Nella sala scoppiò la baraonda. Gli avventori gridavano, la ragazza strillava, Nieda chiamava Bili. Lan balzò in piedi, Moiraine lanciò una palla di fuoco comparsa dal nulla, Loial impugnò come randello la sedia, Zarine balzò di lato, imprecando. Anche lei aveva in mano un coltello, ma Perrin era troppo occupato per badare agli altri. Quegli uomini parevano puntare proprio su di lui... e l’ascia era rimasta appesa al piolo, su in camera.
Afferrò la sedia, ne strappò il robusto pezzo che formava gamba e spalliera, scagliò il resto contro gli uomini e mosse intorno a sé l’improvvisato randello. Quelli cercavano di colpire lui, come se Lan e gli altri fossero semplici ostacoli sul loro cammino. Nella confusione, a distanza ravvicinata, Perrin poteva soltanto deviare i pugnali e col frenetico movimento del randello rischiava di colpire anche Lan, Loial e Zarine. Con la coda dell’occhio scorse Moiraine ferma da parte, con aria frustrata: non poteva intervenire senza mettere in pericolo anche i compagni. Nessun assalitore le diede una sola occhiata: Moiraine non si trovava fra loro e il bersaglio.
Ansimando, Perrin riuscì a colpire in piena testa un assalitore e udì lo scricchiolio d’ossa rotte; a un tratto si rese conto che tutt’e sei erano caduti. Gli pareva che fosse trascorso più d’un quarto d’ora, ma vide che Bili si fermava in quel momento e muoveva le mani, fissando i sei sconosciuti distesi scompostamente per terra. Non aveva neppure avuto il tempo d’unirsi allo scontro prima che terminasse.
Lan aveva un’espressione perfino più torva del solito; cominciò a perquisire attentamente i cadaveri, ma con una rapidità che rivelava quanto disgusto provasse a toccarli. Loial teneva ancora in aria la sedia, pronto a colpire: trasalì e posò l’arma improvvisata, con un sorriso pieno d’imbarazzo. Moiraine fissava Perrin e lo stesso faceva Zarine, mentre ricuperava dal petto d’un cadavere il proprio coltello. Il puzzo era scomparso, come se fosse morto con loro.
«Grigi» disse piano Moiraine. «Alle tue costole.»
«Grigi?» rise nervosamente Nieda. «Oh, lady Mari, fra poco dirai di credere a spettri e goblin e Fade e al Vecchio Torvo che cavalca con i cani neri nella Caccia Furiosa.» Anche alcuni avventori si misero a ridere, pur guardando con disagio sia Moiraine, sia i cadaveri. Anche la cantante, a occhi sbarrati, fissava Moiraine.
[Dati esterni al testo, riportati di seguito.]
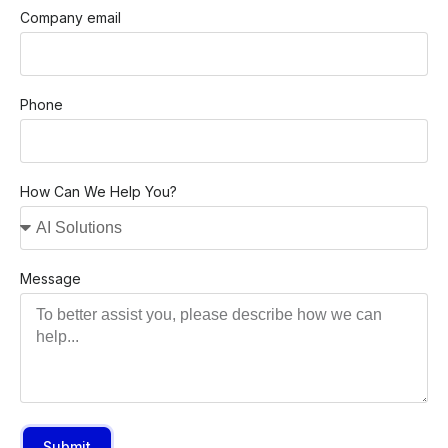
Company email
Phone
How Can We Help You?
Message
Submit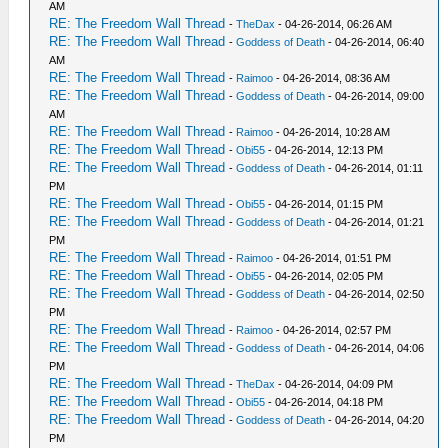
AM
RE: The Freedom Wall Thread
-
TheDax
- 04-26-2014, 06:26 AM
RE: The Freedom Wall Thread
-
Goddess of Death
- 04-26-2014, 06:40
AM
RE: The Freedom Wall Thread
-
Raimoo
- 04-26-2014, 08:36 AM
RE: The Freedom Wall Thread
-
Goddess of Death
- 04-26-2014, 09:00
AM
RE: The Freedom Wall Thread
-
Raimoo
- 04-26-2014, 10:28 AM
RE: The Freedom Wall Thread
-
Obi55
- 04-26-2014, 12:13 PM
RE: The Freedom Wall Thread
-
Goddess of Death
- 04-26-2014, 01:11
PM
RE: The Freedom Wall Thread
-
Obi55
- 04-26-2014, 01:15 PM
RE: The Freedom Wall Thread
-
Goddess of Death
- 04-26-2014, 01:21
PM
RE: The Freedom Wall Thread
-
Raimoo
- 04-26-2014, 01:51 PM
RE: The Freedom Wall Thread
-
Obi55
- 04-26-2014, 02:05 PM
RE: The Freedom Wall Thread
-
Goddess of Death
- 04-26-2014, 02:50
PM
RE: The Freedom Wall Thread
-
Raimoo
- 04-26-2014, 02:57 PM
RE: The Freedom Wall Thread
-
Goddess of Death
- 04-26-2014, 04:06
PM
RE: The Freedom Wall Thread
-
TheDax
- 04-26-2014, 04:09 PM
RE: The Freedom Wall Thread
-
Obi55
- 04-26-2014, 04:18 PM
RE: The Freedom Wall Thread
-
Goddess of Death
- 04-26-2014, 04:20
PM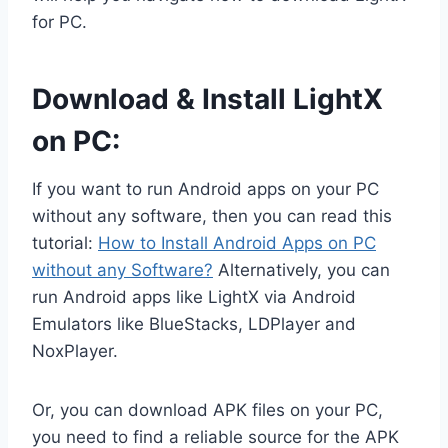
for PC.
Download & Install LightX
on PC:
If you want to run Android apps on your PC
without any software, then you can read this
tutorial:
How to Install Android Apps on PC
without any Software?
Alternatively, you can
run Android apps like LightX via Android
Emulators like BlueStacks, LDPlayer and
NoxPlayer.
Or, you can download APK files on your PC,
you need to find a reliable source for the APK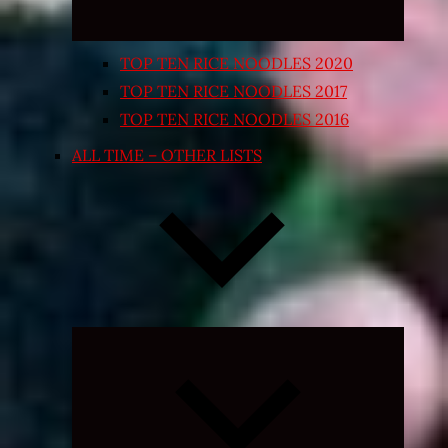
TOP TEN RICE NOODLES 2020
TOP TEN RICE NOODLES 2017
TOP TEN RICE NOODLES 2016
ALL TIME – OTHER LISTS
Expand
child
menu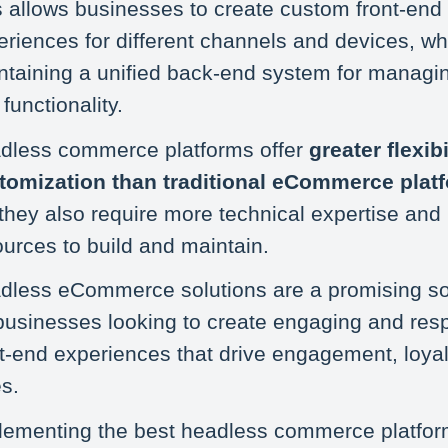
s allows businesses to create custom front-end
riences for different channels and devices, whil
ntaining a unified back-end system for managi
functionality.
dless commerce platforms offer
greater flexib
tomization than traditional eCommerce plat
 they also require more technical expertise and
ources to build and maintain.
dless eCommerce solutions are a promising so
 businesses looking to create engaging and res
nt-end experiences that drive engagement, loyal
s.
lementing the best headless commerce platfo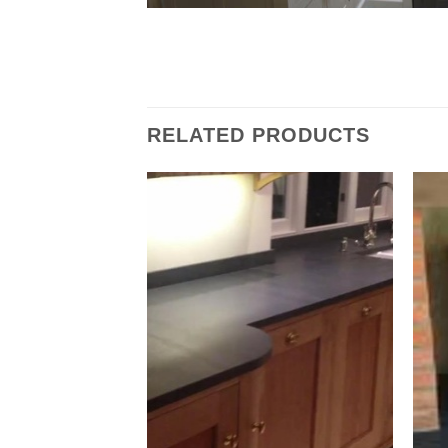
RELATED PRODUCTS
Perrin ricordò quell’unica palla di fuoco, prima che scoppiasse la confusione. Un Grigio pareva carbonizzato ed emanava un lezzo dolciastro e nauseante.
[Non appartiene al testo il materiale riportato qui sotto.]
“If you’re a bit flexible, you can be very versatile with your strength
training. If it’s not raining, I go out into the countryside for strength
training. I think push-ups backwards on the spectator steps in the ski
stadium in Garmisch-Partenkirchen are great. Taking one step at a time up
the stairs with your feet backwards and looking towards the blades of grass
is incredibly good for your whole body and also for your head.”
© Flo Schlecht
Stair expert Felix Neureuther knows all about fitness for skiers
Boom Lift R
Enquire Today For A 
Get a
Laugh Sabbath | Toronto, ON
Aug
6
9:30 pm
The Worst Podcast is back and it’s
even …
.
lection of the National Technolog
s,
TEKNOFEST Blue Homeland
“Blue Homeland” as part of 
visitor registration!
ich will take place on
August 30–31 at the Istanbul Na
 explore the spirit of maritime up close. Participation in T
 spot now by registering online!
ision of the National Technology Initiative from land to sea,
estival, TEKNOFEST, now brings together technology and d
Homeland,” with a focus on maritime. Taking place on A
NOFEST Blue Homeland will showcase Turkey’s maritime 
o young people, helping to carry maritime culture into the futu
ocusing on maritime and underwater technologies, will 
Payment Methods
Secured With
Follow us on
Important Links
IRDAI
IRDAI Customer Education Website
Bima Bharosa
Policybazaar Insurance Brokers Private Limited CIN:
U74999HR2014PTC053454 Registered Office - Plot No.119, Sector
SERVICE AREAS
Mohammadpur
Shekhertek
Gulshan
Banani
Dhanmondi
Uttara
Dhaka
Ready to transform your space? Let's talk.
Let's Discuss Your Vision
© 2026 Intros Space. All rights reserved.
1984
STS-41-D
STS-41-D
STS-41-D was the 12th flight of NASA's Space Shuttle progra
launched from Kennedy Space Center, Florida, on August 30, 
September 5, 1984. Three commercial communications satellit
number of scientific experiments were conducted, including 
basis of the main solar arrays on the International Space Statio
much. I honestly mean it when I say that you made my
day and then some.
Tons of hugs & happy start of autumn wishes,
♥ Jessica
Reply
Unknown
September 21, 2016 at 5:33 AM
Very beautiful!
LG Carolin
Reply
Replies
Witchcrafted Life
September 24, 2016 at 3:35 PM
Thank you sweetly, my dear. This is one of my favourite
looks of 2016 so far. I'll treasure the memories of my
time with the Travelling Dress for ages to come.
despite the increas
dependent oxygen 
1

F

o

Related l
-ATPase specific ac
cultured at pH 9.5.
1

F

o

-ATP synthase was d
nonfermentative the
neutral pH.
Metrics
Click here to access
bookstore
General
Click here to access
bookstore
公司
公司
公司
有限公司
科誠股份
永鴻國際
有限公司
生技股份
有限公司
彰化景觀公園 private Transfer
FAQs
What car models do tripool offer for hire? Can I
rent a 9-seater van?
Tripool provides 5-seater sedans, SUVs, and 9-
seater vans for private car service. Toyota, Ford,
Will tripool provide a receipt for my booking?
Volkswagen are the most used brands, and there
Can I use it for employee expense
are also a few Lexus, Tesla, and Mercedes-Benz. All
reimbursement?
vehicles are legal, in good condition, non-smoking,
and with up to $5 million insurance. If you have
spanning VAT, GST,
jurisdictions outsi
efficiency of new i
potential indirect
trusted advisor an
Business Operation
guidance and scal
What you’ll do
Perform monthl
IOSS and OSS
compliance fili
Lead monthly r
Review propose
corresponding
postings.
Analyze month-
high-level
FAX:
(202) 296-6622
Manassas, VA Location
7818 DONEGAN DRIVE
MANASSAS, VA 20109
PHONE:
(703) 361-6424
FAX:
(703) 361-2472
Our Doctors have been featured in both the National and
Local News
Moiraine si rivolse a Nieda. «Si può camminare nell’Ombra» disse con calma «senza essere Progenie dell’Ombra.»
«Oh, sì, gli Amici delle Tenebre» replicò Nieda; si mise le mani sui fianchi generosi e fissò, accigliata, i cadaveri. Lan aveva terminato la perquisizione; guardò Moiraine e scosse la testa, come se in realtà non si fosse aspettato di trovare qualcosa. «Ma è più probabile che fossero ladri» prosegui Nieda «anche se non ho mai sentito parlare di ladri tanto coraggiosi da entrare in una locanda. Prima d’ora, nel Tasso non era mai morto nessuno. Bili! Falli sparire in un canale e metti per terra segatura pulita. Passa dall’uscita posteriore, capito? Non voglio che la Ronda metta il naso nel Tasso.»